_WHAT IS NEEDED_.
All lines in the records below from the line with "國內外遊客輕鬆暢遊台中海線風光，台中市府" through the line with "We kunnen op ieder moment van de" are to be given again exactly, both ends included; the pictures are to be left out.

Dataset excerpts
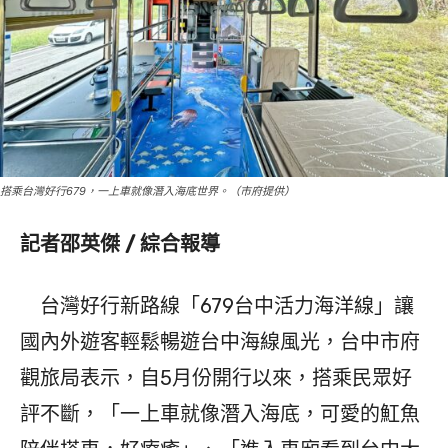
搭乘台灣好行679，一上車就像潛入海底世界。（市府提供）
記者邵英傑 / 綜合報導
台灣好行新路線「679台中活力海洋線」讓
國內外遊客輕鬆暢遊台中海線風光，台中市府
觀旅局表示，自5月份開行以來，搭乘民眾好
評不斷，「一上車就像潛入海底，可愛的魟魚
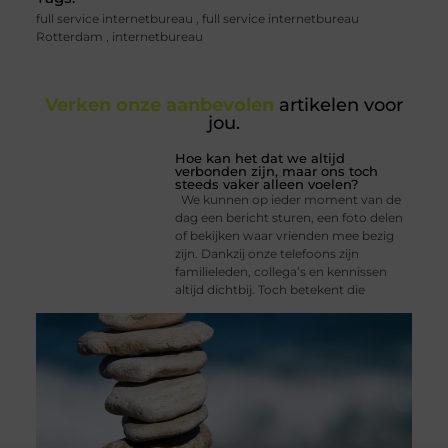
full service internetbureau
,
full service internetbureau
Rotterdam
,
internetbureau
Verken onze aanbevolen
artikelen voor
jou.
Hoe kan het dat we altijd
verbonden zijn, maar ons toch
steeds vaker alleen voelen?
We kunnen op ieder moment van de
dag een bericht sturen, een foto delen
of bekijken waar vrienden mee bezig
zijn. Dankzij onze telefoons zijn
familieleden, collega’s en kennissen
altijd dichtbij. Toch betekent die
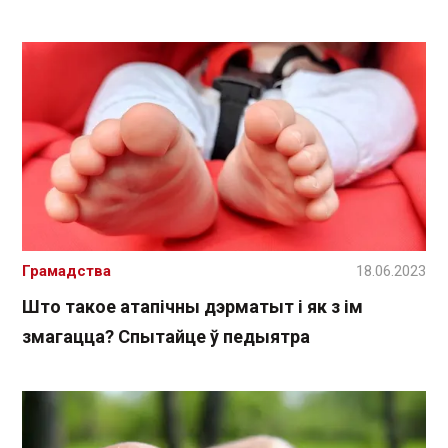
Грамадства
18.06.2023
Што такое атапічны дэрматыт і як з ім
змагацца? Спытайце ў педыятра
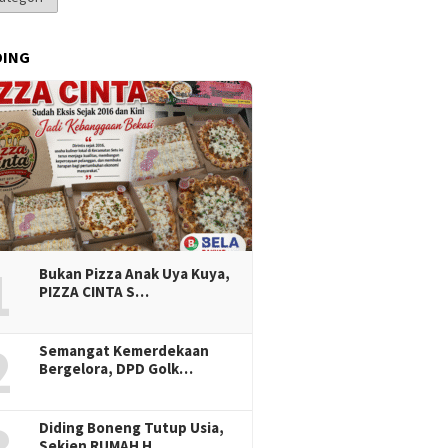
DING
1
Bukan Pizza Anak Uya Kuya,
PIZZA CINTA S…
2
Semangat Kemerdekaan
Bergelora, DPD Golk…
Diding Boneng Tutup Usia,
Sekjen RUMAH H…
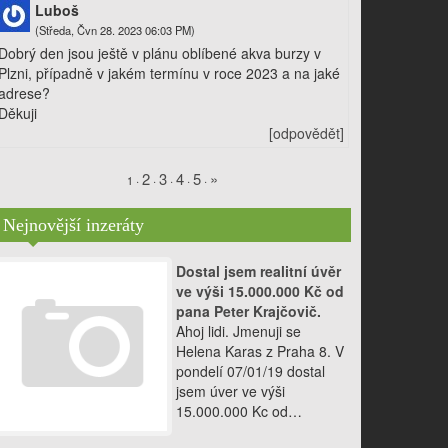
Luboš
(Středa, Čvn 28. 2023 06:03 PM)
Dobrý den jsou ještě v plánu oblíbené akva burzy v
Plzni, případně v jakém termínu v roce 2023 a na jaké
adrese?
Děkuji
[odpovědět]
2
3
4
5
»
·
·
·
·
·
1
Nejnovější inzeráty
Dostal jsem realitní úvěr
ve výši 15.000.000 Kč od
pana Peter Krajčovič.
Ahoj lidi. Jmenuji se
Helena Karas z Praha 8. V
pondelí 07/01/19 dostal
jsem úver ve výši
15.000.000 Kc od…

_REPLY_.
國內外遊客輕鬆暢遊台中海線風光，台中市府
觀旅局表示，自5月份開行以來，搭乘民眾好
評不斷，「一上車就像潛入海底，可愛的魟魚
full service internetbureau
,
full service internetbureau
Rotterdam
,
internetbureau
Verken onze aanbevolen
artikelen voor
jou.
Hoe kan het dat we altijd
verbonden zijn, maar ons toch
steeds vaker alleen voelen?
We kunnen op ieder moment van de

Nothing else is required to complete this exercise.